Your instructions. Copy the data exactly; pictures stay out of the copy.

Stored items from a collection
========================

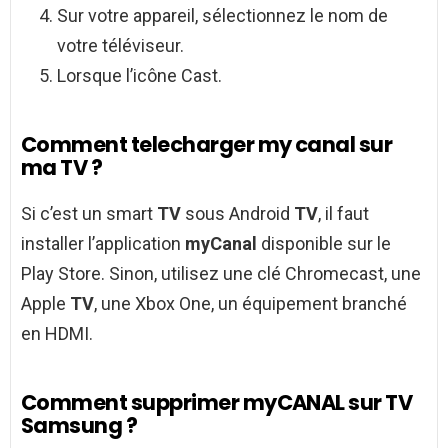
Sur votre appareil, sélectionnez le nom de
votre téléviseur.
Lorsque l’icône Cast.
Comment telecharger my canal sur
ma TV ?
Si c’est un smart
TV
sous Android
TV
, il faut
installer l’application
myCanal
disponible sur le
Play Store. Sinon, utilisez une clé Chromecast, une
Apple
TV
, une Xbox One, un équipement branché
en HDMI.
Comment supprimer myCANAL sur TV
Samsung ?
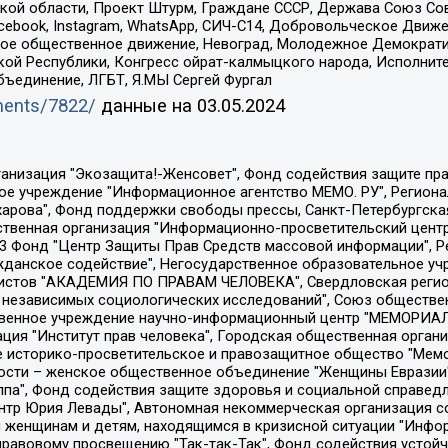
ой области, Проект Штурм, Граждане СССР, Держава Союз Сов
Facebook, Instagram, WhatsApp, СИЧ-С14, Добровольческое Движ
ское общественное движение, Невоград, Молодежное Демократ
ой Республики, Конгресс ойрат-калмыцкого народа, Исполнит
бъединение, ЛГБТ, Я.МЫ Сергей Фургал
uments/7822/
данные на
03.05.2024
Общество с ограниченной ответственностью "Радио Свободная Европа/Радио Свобода", Чешское информационное агентство "MEDIUM-ORIENT", Красноярская региональная общественная организация "Мы против СПИДа", Камалягин Денис Николаевич, Маркелов Сергей Евгеньевич, Пономарев Лев Александрович, Савицкая Людмила Алексеевна, Автономная некоммерческая организация "Центр по работе с проблемой насилия "НАСИЛИЮ.НЕТ", Межрегиональный профессиональный союз работников здравоохранения "Альянс врачей", Юридическое лицо, зарегистрированное в Латвийской Республике, SIA "Medusa Project" (регистрационный номер 40103797863, дата регистрации 10.06.2014), Некоммерческая организация "Фонд по борьбе с коррупцией", Автономная некоммерческая организация "Институт права и публичной политики", Баданин Роман Сергеевич, Гликин Максим Александрович, Железнова Мария Михайловна, Лукьянова Юлия Сергеевна, Маетная Елизавета Витальевна, Маняхин Петр Борисович, Чуракова Ольга Владимировна, Ярош Юлия Петровна, Юридическое лицо "The Insider SIA", зарегистрированное в Риге, Латвийская Республика (дата регистрации 26.06.2015), являющееся администратором доменного имени интернет-издания "The Insider SIA", https://theins.ru, Постернак Алексей Евгеньевич, Рубин Михаил Аркадьевич, Анин Роман Александрович, Юридическое лицо Istories fonds, зарегистрированное в Латвийской Республике (регистрационный номер 50008295751, дата регистрации 24.02.2020), Великовский Дмитрий Александрович, Долинина Ирина Николаевна, Мароховская Алеся Алексеевна, Шлейнов Роман Юрьевич, Шмагун Олеся Валентиновна, Общество с ограниченной ответственностью "Альтаир 2021", Общество с ограниченной ответственностью "Вега 2021", Общество с ограниченной ответственностью "Главный редактор 2021", Общество с ограниченной ответственностью "Ромашки монолит", Важенков Артем Валерьевич, Ивановская областная общественная организация "Центр гендерных исследований", Гурман Юрий Альбертович, Медиапроект "ОВД-Инфо", Егоров Владимир Владимирович, Жилинский Владимир Александрович, Общество с ограниченной ответственностью "ЗП", Иванова София Юрьевна, Карезина Инна Павловна, Кильтау Екатерина Викторовна, Петров Алексей Викторович, Пискунов Сергей Евгеньевич, Смирнов Сергей Сергеевич, Тихонов Михаил Сергеевич, Общество с ограниченной ответственностью "ЖУРНАЛИСТ-ИНОСТРАННЫЙ АГЕНТ", Арапова Галина Юрьевна, Вольтская Татьяна Анатольевна, Американская компания "Mason G.E.S. Anonymous Foundation" (США), являющаяся владельцем интернет-издания https://mnews.world/, Компания "Stichting Bellingcat", зарегистрированная в Нидерландах (дата регистрации 11.07.2018), Захаров Андрей Вячеславович, Клепиковская Екатерина Дмитриевна, Общество с ограниченной ответственностью "МЕМО", Перл Роман Александрович, Симонов Евгений Алексеевич, Соловьева Елена Анатольевна, Сотников Даниил Владимирович, Сурначева Елизавета Дмитриевна, Автономная некоммерческая организация по защите прав человека и информированию населения "Якутия – Наше Мнение", Общество с ограниченной ответственностью "Москоу диджитал медиа", с 26.01.2023 Общество с ограниченной ответственностью "Чайка Белые сады", Ветошкина Валерия Валерьевна, Заговора Максим Александрович, Межрегиональное общественное движение "Российская ЛГБТ - сеть", Оленичев Максим Владимирович, Павлов Иван Юрьевич, Скворцова Елена Сергеевна, Общество с ограниченной ответственностью "Как бы инагент", Кочетков Игорь Викторович, Общество с ограниченной ответственностью "Честные выборы", Еланчик Олег Александрович, Общество с ограниченной ответственностью "Нобелевский призыв", Гималова Регина Эмилевна, Григорьев Андрей Валерьевич, Григорьева Алина Александровна, Ассоциация по содействию защите прав призывников, альтернативнослужащих и военнослужащих "Правозащитная группа "Гражданин.Армия.Право", Хисамова Регина Фаритовна, Автономная некоммерческая организация по реализа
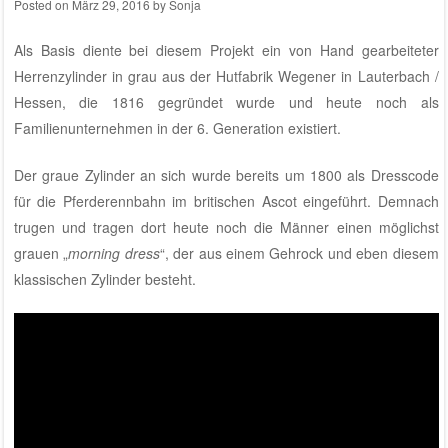
Posted on
März 29, 2016
by
Sonja
Als Basis diente bei diesem Projekt ein von Hand gearbeiteter
Herrenzylinder in grau aus der
Hutfabrik Wegener
in Lauterbach /
Hessen, die 1816 gegründet wurde und heute noch als
Familienunternehmen in der 6. Generation existiert.
Der graue Zylinder an sich wurde bereits um 1800 als Dresscode
für die Pferderennbahn im britischen Ascot eingeführt. Demnach
trugen und tragen dort heute noch die Männer einen möglichst
grauen „
morning dress
“, der aus einem Gehrock und eben diesem
klassischen Zylinder besteht.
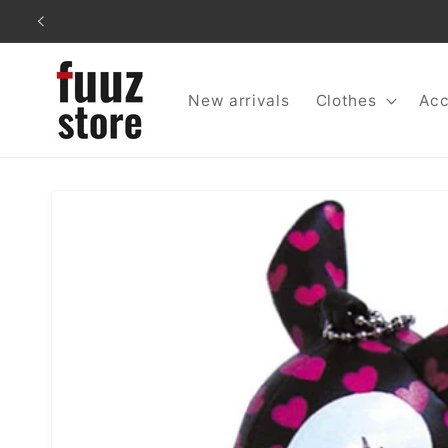
コンテ
ンツに
進む
New arrivals
Clothes
Acc
商品情
報にス
キップ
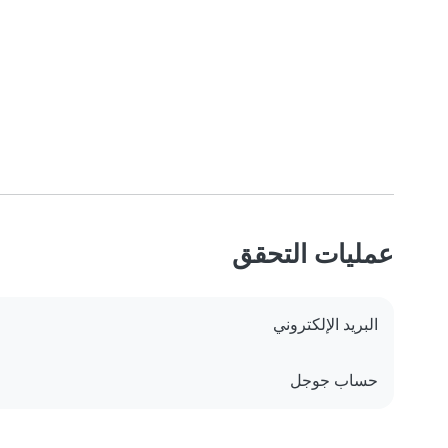
عمليات التحقق
البريد الإلكتروني
حساب جوجل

========================

Answer section.
Sur votre appareil, sélectionnez le nom de
votre téléviseur.
Lorsque l’icône Cast.
Comment telecharger my canal sur
ma TV ?
Si c’est un smart
TV
sous Android
TV
, il faut
installer l’application
myCanal
disponible sur le
Play Store. Sinon, utilisez une clé Chromecast, une
Apple
TV
, une Xbox One, un équipement branché
en HDMI.
Comment supprimer myCANAL sur TV
Samsung ?
ой области, Проект Штурм, Граждане СССР, Держава Союз Сов
Facebook, Instagram, WhatsApp, СИЧ-С14, Добровольческое Движ
ское общественное движение, Невоград, Молодежное Демократ
ой Республики, Конгресс ойрат-калмыцкого народа, Исполнит
бъединение, ЛГБТ, Я.МЫ Сергей Фургал
uments/7822/
данные на
03.05.2024
Общество с ограниченной ответственностью "Радио Свободная Европа/Радио Свобода", Чешское информационное агентство "MEDIUM-ORIENT", Красноярская региональная общественная организация "Мы против СПИДа", Камалягин Денис Николаевич, Маркелов Сергей Евгеньевич, Пономарев Лев Александрович, Савицкая Людмила Алексеевна, Автономная некоммерческая организация "Центр по работе с проблемой насилия "НАСИЛИЮ.НЕТ", Межрегиональный профессиональный союз работников здравоохранения "Альянс врачей", Юридическое лицо, зарегистрированное в Латвийской Республике, SIA "Medusa Project" (регистрационный номер 40103797863, дата регистрации 10.06.2014), Некоммерческая организация "Фонд по борьбе с коррупцией", Автономная некоммерческая организация "Институт права и публичной политики", Баданин Роман Сергеевич, Гликин Максим Александрович, Железнова Мария Михайловна, Лукьянова Юлия Сергеевна, Маетная Елизавета Витальевна, Маняхин Петр Борисович, Чуракова Ольга Владимировна, Ярош Юлия Петровна, Юридическое лицо "The Insider SIA", зарегистрированное в Риге, Латвийская Республика (дата регистрации 26.06.2015), являющееся администратором доменного имени интернет-издания "The Insider SIA", https://theins.ru, Постернак Алексей Евгеньевич, Рубин Михаил Аркадьевич, Анин Роман Александрович, Юридическое лицо Istories fonds, зарегистрированное в Латвийской Республике (регистрационный номер 50008295751, дата регистрации 24.02.2020), Великовский Дмитрий Александрович, Долинина Ирина Николаевна, Мароховская Алеся Алексеевна, Шлейнов Роман Юрьевич, Шмагун Олеся Валентиновна, Общество с ограниченной ответственностью "Альтаир 2021", Общество с ограниченной ответственностью "Вега 2021", Общество с ограниченной ответственностью "Главный редактор 2021", Общество с ограниченной ответственностью "Ромашки монолит", Важенков Артем Валерьевич, Ивановская областная общественная организация "Центр гендерных исследований", Гурман Юрий Альбертович, Медиапроект "ОВД-Инфо", Егоров Владимир Владимирович, Жилинский Владимир Александрович, Общество с ограниченной ответственностью "ЗП", Иванова София Юрьевна, Карезина Инна Павловна, Кильтау Екатерина Викторовна, Петров Алексей Викторович, Пискунов Сергей Евгеньевич, Смирнов Сергей Сергеевич, Тихонов Михаил Сергеевич, Общество с ограниченной ответственностью "ЖУРНАЛИСТ-ИНОСТРАННЫЙ АГЕНТ", Арапова Галина Юрьевна, Вольтская Татьяна Анатольевна, Американская компания "Mason G.E.S. Anonymous Foundation" (США), являющаяся владельцем интернет-издания https://mnews.world/, Компания "Stichting Bellingcat", зарегистрированная в Нидерландах (дата регистрации 11.07.2018), Захаров Андрей Вячеславович, Клепиковская Екатерина Дмитриевна, Общество с ограниченной ответственностью "МЕМО", Перл Роман Александрович, Симонов Евгений Алексеевич, Соловьева Елена Анатольевна, Сотников Даниил Владимирович, Сурначева Елизавета Дмитриевна, Автономная некоммерческая организация по защите прав человека и информированию населения "Якутия – Наше Мнение", Общество с ограниченной ответственностью "Москоу диджитал медиа", с 26.01.2023 Общество с ограниченной ответственностью "Чайка Белые сады", Ветошкина Валерия Валерьевна, Заговора Максим Александрович, Межрегиональное общественное движение "Российская ЛГБТ - сеть", Оленичев Максим Владимирович, Павлов Иван Юрьевич, Скворцова Елена Сергеевна, Общество с ограниченной ответственностью "Как бы инагент", Кочетков Игорь Викторович, Общество с ограниченной ответственностью "Честные выборы", Еланчик Олег Александрович, Общество с ограниченной ответственностью "Нобелевский призыв", Гималова Регина Эмилевна, Григорьев Андрей Валерьевич, Григорьева Алина Александровна, Ассоциация по содействию защите прав призывников, альтернативнослужащих и военнослужащих "Правозащитная группа "Гражданин.Армия.Право", Хисамова Регина Фаритовна, Автономная некоммерческая организация по реализа
Posted on
März 29, 2016
by
Sonja
Als Basis diente bei diesem Projekt ein von Hand gearbeiteter
Herrenzylinder in grau aus der
Hutfabrik Wegener
in Lauterbach /
Hessen, die 1816 gegründet wurde und heute noch als
Familienunternehmen in der 6. Generation existiert.
Der graue Zylinder an sich wurde bereits um 1800 als Dresscode
für die Pferderennbahn im britischen Ascot eingeführt. Demnach
trugen und tragen dort heute noch die Männer einen möglichst
grauen „
morning dress
“, der aus einem Gehrock und eben diesem
klassischen Zylinder besteht.
コンテ
ンツに
進む
New arrivals
Clothes
Acc
商品情
報にス
キップ
عمليات التحقق
البريد الإلكتروني
حساب جوجل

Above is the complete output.